Most New Yorkers are balking at Gov. David Paterson's proposal to impose a ``fat tax'' on sugary drinks, but an even larger majority wants millionaires to hand over a bigger share of their earnings to the tax collector, according to a new poll.
Quinnipiac University reported Thursday that 64 percent of registered voters oppose the governor's plan to help combat widespread obesity among children and others through an 18 percent tax on sugary drinks containing less than 70 percent real fruit juice. The poll shows 32 percent favor the soda surcharge.
``One month after Gov. David Paterson rolled out his fat tax proposal, and one week after he gave it a big push in his State of the State message, opposition is growing weightier instead of slimmer,'' said Maurice Carroll, director of the Quinnipiac University Polling Institute.
That compares with 60 percent opposition and 37 percent support in a December survey. Quinnipiac said it surveyed 1,664 voters from Jan. 8-12 and the new poll has a margin of error of 2.4 percentage points.
``One out of every four New Yorkers under 18 years of age is obese,'' Paterson said in his State of the State address last week. That blights their futures and creates a significant economic burden, he said, with New York spending $6.1 billion annually to treat obesity-related health problems.
Paterson's plan would ban trans fats in restaurants and junk food sales in schools. He would require chain restaurants statewide to post calorie content and establish a revolving loan fund to get healthy food markets in poor communities.
But the part of his plan that would add the surcharge on sugared drinks lacked poll support even among New York voters who prefer diet sodas, with 62 percent opposed and 35 percent in favor. Opposition was higher among those who drink sugared sodas, 72 against and 26 percent in favor.
Support for raising taxes on those with annual income more than $1 million a year stood at 80 percent, with 16 percent opposed. That drops to 73 percent support for higher taxes on incomes more than $500,000 a year, and 55 percent for incomes more than $250,000.
``We'd like to tax millionaires and even half-millionaires,'' Carroll said. ``But the support begins to erode when we drop the high-tax level to $250,000, too close to home for many voters.''
Paterson's 2009-2010 budget proposal would establish 88 new or higher fees or taxes, but he declined to embrace the Assembly Democrats' proposal to increase the income tax rate on New Yorkers with incomes $1 million or more a year.

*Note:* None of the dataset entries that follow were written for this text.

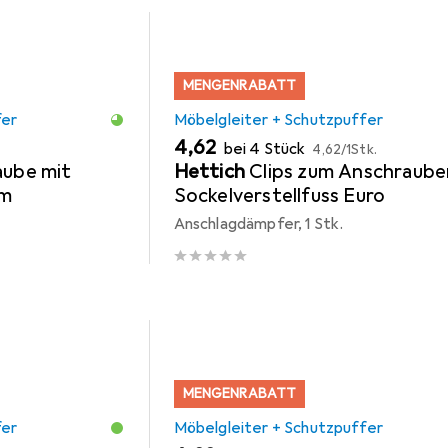
MENGENRABATT
fer
Möbelgleiter + Schutzpuffer
EUR
EUR
4,62
bei 4 Stück
4,62
/
1Stk.
aube mit
Hettich
Clips zum Anschraube
hm
Sockelverstellfuss Euro
Anschlagdämpfer, 1 Stk.
MENGENRABATT
fer
Möbelgleiter + Schutzpuffer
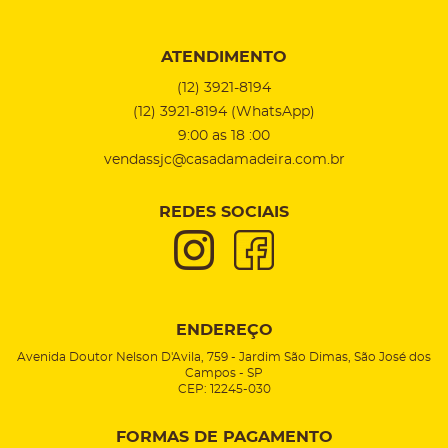
ATENDIMENTO
(12)
3921-8194
(12)
3921-8194
(WhatsApp)
9:00 as 18 :00
vendassjc@casadamadeira.com.br
REDES SOCIAIS
ENDEREÇO
Avenida Doutor Nelson D'Avila, 759
-
Jardim São Dimas, São José dos
Campos
-
SP
CEP: 12245-030
FORMAS DE PAGAMENTO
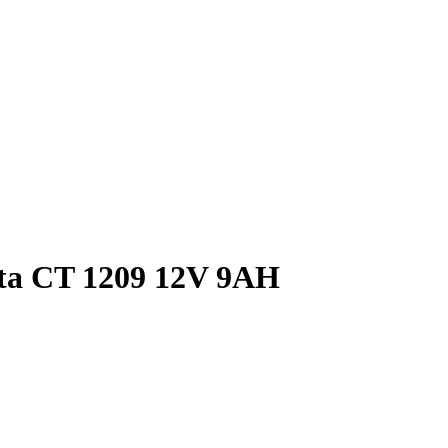
ta CT 1209 12V 9AH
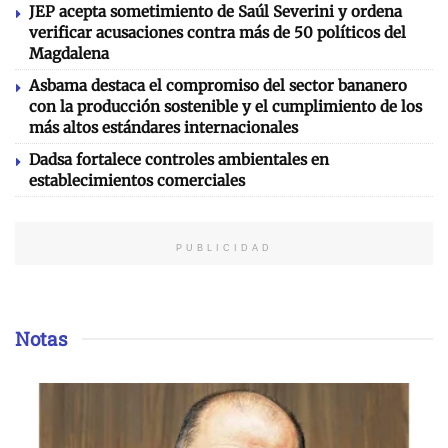
JEP acepta sometimiento de Saúl Severini y ordena
verificar acusaciones contra más de 50 políticos del
Magdalena
Asbama destaca el compromiso del sector bananero
con la producción sostenible y el cumplimiento de los
más altos estándares internacionales
Dadsa fortalece controles ambientales en
establecimientos comerciales
PUBLICIDAD
Notas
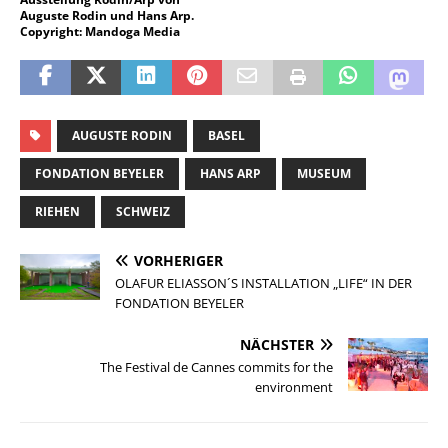
Auguste Rodin und Hans Arp.
Copyright: Mandoga Media
AUGUSTE RODIN
BASEL
FONDATION BEYELER
HANS ARP
MUSEUM
RIEHEN
SCHWEIZ
VORHERIGER
OLAFUR ELIASSON´S INSTALLATION „LIFE“ IN DER
FONDATION BEYELER
NÄCHSTER
The Festival de Cannes commits for the
environment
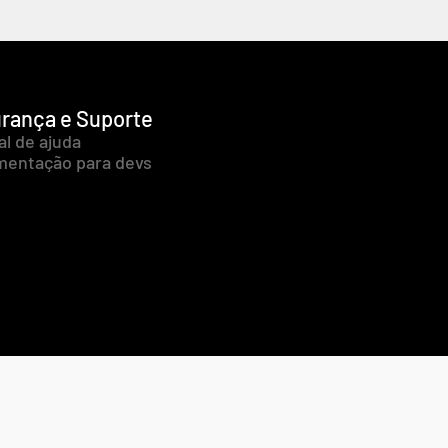
rança e Suporte
al de ajuda
entação para devs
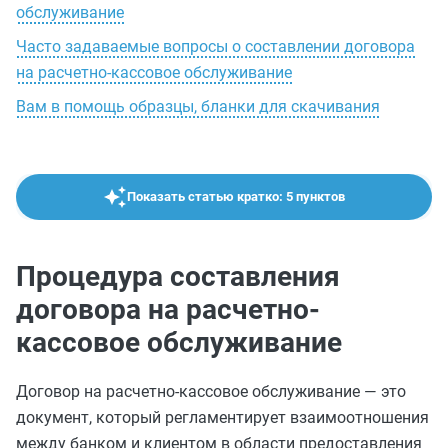
обслуживание
Часто задаваемые вопросы о составлении договора
на расчетно-кассовое обслуживание
Вам в помощь образцы, бланки для скачивания
Показать статью кратко: 5 пунктов
Процедура составления
договора на расчетно-
кассовое обслуживание
Договор на расчетно-кассовое обслуживание — это
документ, который регламентирует взаимоотношения
между банком и клиентом в области предоставления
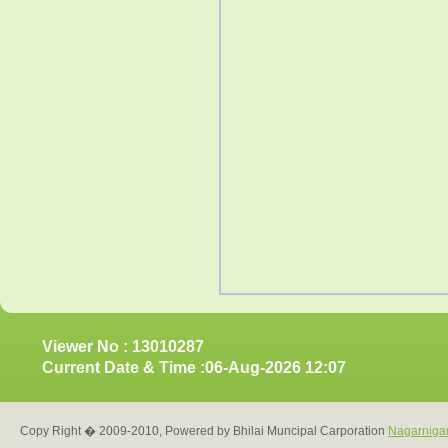
Viewer No : 13010287
Current Date & Time :06-Aug-2026 12:07
Copy Right � 2009-2010, Powered by Bhilai Muncipal Carporation
Nagarniga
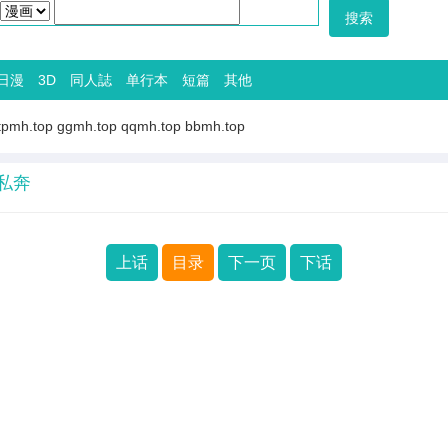
日漫
3D
同人誌
单行本
短篇
其他
tpmh.top
ggmh.top
qqmh.top
bbmh.top
夜私奔
上话
目录
下一页
下话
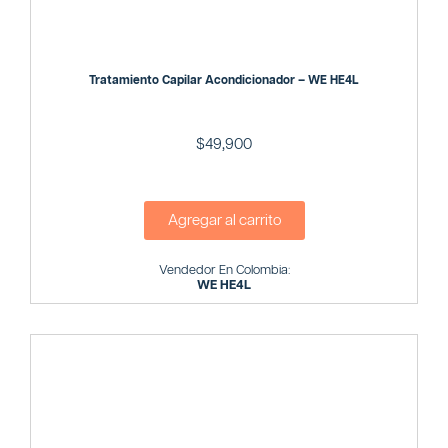
Tratamiento Capilar Acondicionador – WE HE4L
$
49,900
Agregar al carrito
Vendedor En Colombia:
WE HE4L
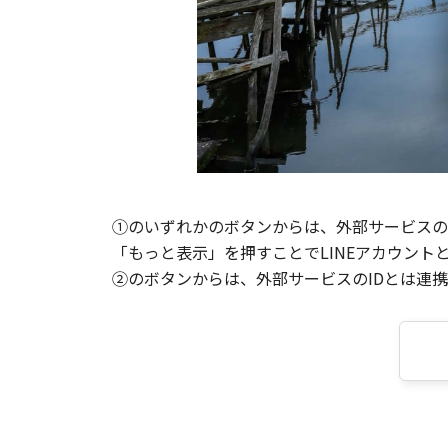
①のいずれかのボタンからは、外部サービスのI
「もっと表示」を押すことでLINEアカウント
②のボタンからは、外部サービスのIDとは連携せ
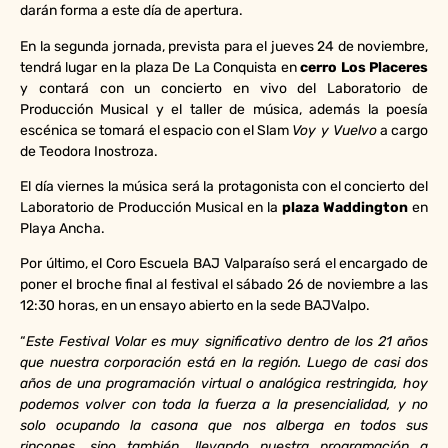
darán forma a este día de apertura.
En la segunda jornada, prevista para el jueves 24 de noviembre,
tendrá lugar en la plaza De La Conquista en
cerro Los Placeres
y contará con un concierto en vivo del Laboratorio de
Producción Musical y el taller de música, además la poesía
escénica se tomará el espacio con el Slam
Voy y Vuelvo
a cargo
de Teodora Inostroza.
El día viernes la música será la protagonista con el concierto del
Laboratorio de Producción Musical en la
plaza Waddington
en
Playa Ancha.
Por último, el Coro Escuela BAJ Valparaíso será el encargado de
poner el broche final al festival el sábado 26 de noviembre a las
12:30 horas, en un ensayo abierto en la sede BAJValpo.
“
Este Festival Volar es muy significativo dentro de los 21 años
que nuestra corporación está en la región. Luego de casi dos
años de una programación virtual o analógica restringida, hoy
podemos volver con toda la fuerza a la presencialidad, y no
solo ocupando la casona que nos alberga en todos sus
rincones, sino también, llevando nuestra programación a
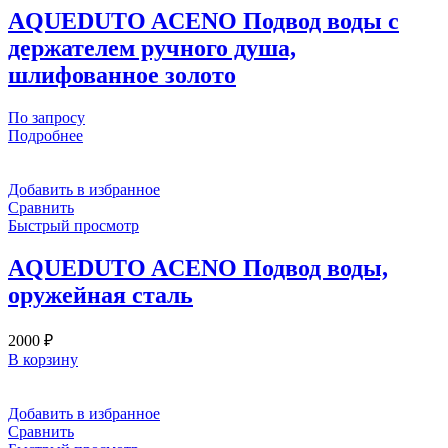
AQUEDUTO ACENO Подвод воды с
держателем ручного душа,
шлифованное золото
По запросу
Подробнее
Добавить в избранное
Сравнить
Быстрый просмотр
AQUEDUTO ACENO Подвод воды,
оружейная сталь
2000
₽
В корзину
Добавить в избранное
Сравнить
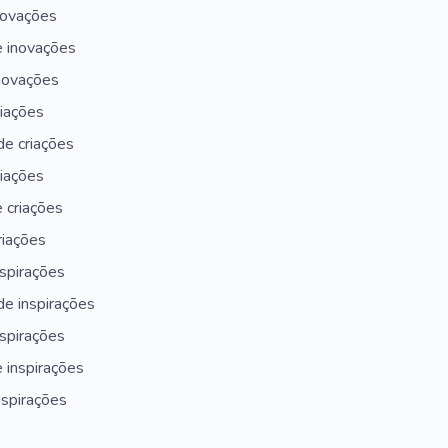
novações
e inovações
novações
riações
de criações
riações
 criações
riações
nspirações
de inspirações
nspirações
 inspirações
nspirações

The Quinnipiac survey found 53 percent of voters approve of the job Paterson is doing, with 25 percent opposed. They split 42-43 percent on his handling of the state budget, up from 40-46 percent last month.
Only 20 percent said they thought state lawmakers have the courage to make unpopular budget decisions, while 71 percent said they thought it would be ``business as usual'' in Albany.